14. On the computer, A process for estimating the lighting environment in the first image or the lighting environment estimation image, using a first image which is an image of the object to be coated with the cosmetic before the cosmetic is applied, A process for calculating the first spectral reflectance of the object to be coated before cosmetic application from the first RGB values ​​of the first image, A process for calculating a first color signal in the object to be coated before cosmetic application, using the first spectral reflectance, a first reflection characteristic parameter defining the reflection characteristics of the object to be coated before cosmetic application, and a first three-dimensional reflection characteristic model expressed by the spectral distribution of illumination light and geometric conditions, A process for calculating the second color signal of the cosmetic using a second three-dimensional reflection characteristic model expressed by the second spectral reflectance of the cosmetic, a second reflection characteristic parameter defining the reflection characteristics of the cosmetic, the spectral distribution of the illumination light, and the geometric conditions, A process to calculate a third color signal in the object to be coated in the cosmetic state after the cosmetic has been applied to the object, from the first color signal and the second color signal, A process for calculating the second RGB value of the object to be coated in the cosmetic state from the third color signal, A process for generating a second image based on the second RGB value, A process for generating a superimposed image by superimposing the first image and the second image, A makeup simulation program that performs the following actions.

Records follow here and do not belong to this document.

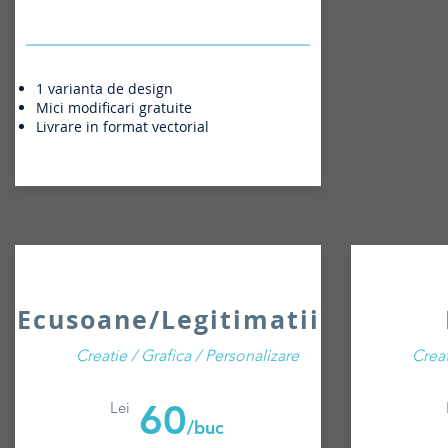
1 varianta de design
Mici modificari gratuite
Livrare in format vectorial
Ecusoane/Legitimatii
Creatie / Grafica / Personalizare
Creat
60
Lei
/buc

15. A lighting environment estimation unit estimates the lighting environment in the first image or lighting environment estimation image, using a first image which is an image of the object to be coated with the cosmetic before the cosmetic is applied, A first spectral reflectance calculation unit calculates a first spectral reflectance of the object to be coated before cosmetic application from the first RGB values ​​of the first image, A first color signal calculation unit calculates a first color signal for the object to be coated before cosmetic application using the first spectral reflectance, a first reflection characteristic parameter that defines the reflection characteristics of the object to be coated before cosmetic application, and a first three-dimensional reflection characteristic model expressed by the spectral distribution of illumination light and geometric conditions. A second color signal calculation unit calculates a second color signal of the cosmetic using a second spectral reflectance of the cosmetic, a second reflection characteristic parameter defining the reflection characteristics of the cosmetic, and a second three-dimensional reflection characteristic model expressed by the spectral distribution of the illumination light and the geometric conditions. A third color signal calculation unit calculates a third color signal for the object to be coated in a cosmetic state after the cosmetic has been applied to the object, based on the first color signal and the second color signal. A second RGB value calculation unit calculates a second RGB value for the object to be coated in the cosmetic state from the third color signal, A second image generation unit generates a second image based on the second RGB value, A superimposed image generation unit generates a superimposed image by superimposing the first image and the second image, A makeup simulation device equipped with the following features.